Nutritional assessment of anorexia nervosa patients—Analysis of anthropometric and biochemical variables to evaluate patients at risk

The nutritional status of 33 consecutively admitted patients with anorexia nervosa (AN), was evaluated by anthropometric and biochemical methods. Mean weight loss was 30%, i.e., 17 kg body mass. Both mean triceps skin fold (TSF) and arm muscle circumference (AMC) were below the 5th percentile which is an indication of severe malnutrition.

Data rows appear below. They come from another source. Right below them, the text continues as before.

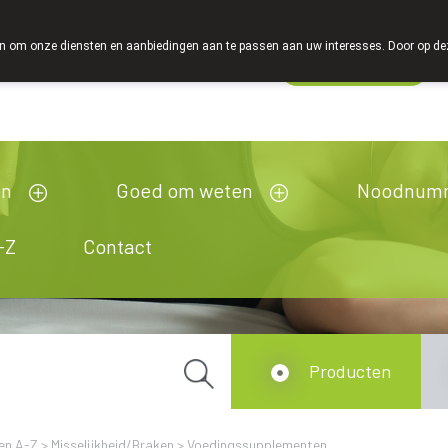
 om onze diensten en aanbiedingen aan te passen aan uw interesses. Door op deze w
Wachtdienst
Vandaag
Nu
gesloten
en
Goed om weten
Noodnum
-Z
Contact
Producten
en A-Z
>
Misselijkheid/Braken
>
Voedingssupplementen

Mean creatinine height index (CHI) was 55% of the reference value which is also below the lower limit of the normal range. Serum transferrin was significantly reduced (p<0.01) compared to the control group, while serum albumin and retinol-binding-protein (RBP) were significantly increased (p<0.01) in the AN-group. Serum prealbumin concentration was within the 95% confidence interval of the control group. The levels of serum immunoglobulins IgA and IgM were also well preserved while IgG was significantly decreased (p<0.04). Serum complement C3 component was also significantly reduced (p<0.01), but not the C4 component. Serum zinc and vitamin B12 were found to be within the normal range in most patients, while serum potassium, iron and folic acid were significantly lower (p<0.01) than the control group. There were significant correlations between relative weight loss and both the anthropometric variables TSF (p<0.05) and AMC (p<0.01) on the other hand and the biochemical serum variables: prealbumin (p<0.05), transferrin (p<0.02) and magnesium (p<0.02). The sensitivity and specificity of the best biochemical variable, serum transferrin, was only 87% and 32%. In comparison the sensitivity and specificity of the best anthropometric variable, TSF, to confirm the diagnosis of AN was 100 and 95%, respectively. Extremely low relative weight loss, TSF and AMC values in addition to low serum levels of albumin, zinc and electrolytes were observed in the two patients with fatal outcome who both had bulimic symptoms. In conclusion, a nutritional assessment including both anthropometric and certain biochemical measurements may give valuable information concerning the evaluation of patients at risk.